For each line in the data below, write an exact copy.

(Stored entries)
- Opening Delimiter -

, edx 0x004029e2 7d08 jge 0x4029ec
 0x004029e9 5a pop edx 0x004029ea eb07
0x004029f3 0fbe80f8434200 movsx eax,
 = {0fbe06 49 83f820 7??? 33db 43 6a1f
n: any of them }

- Closing Delimiter -

▶ [SOLUTION]:
, edx 0x004029e2 7d08 jge 0x4029ec
 0x004029e9 5a pop edx 0x004029ea eb07
0x004029f3 0fbe80f8434200 movsx eax,
 = {0fbe06 49 83f820 7??? 33db 43 6a1f
n: any of them }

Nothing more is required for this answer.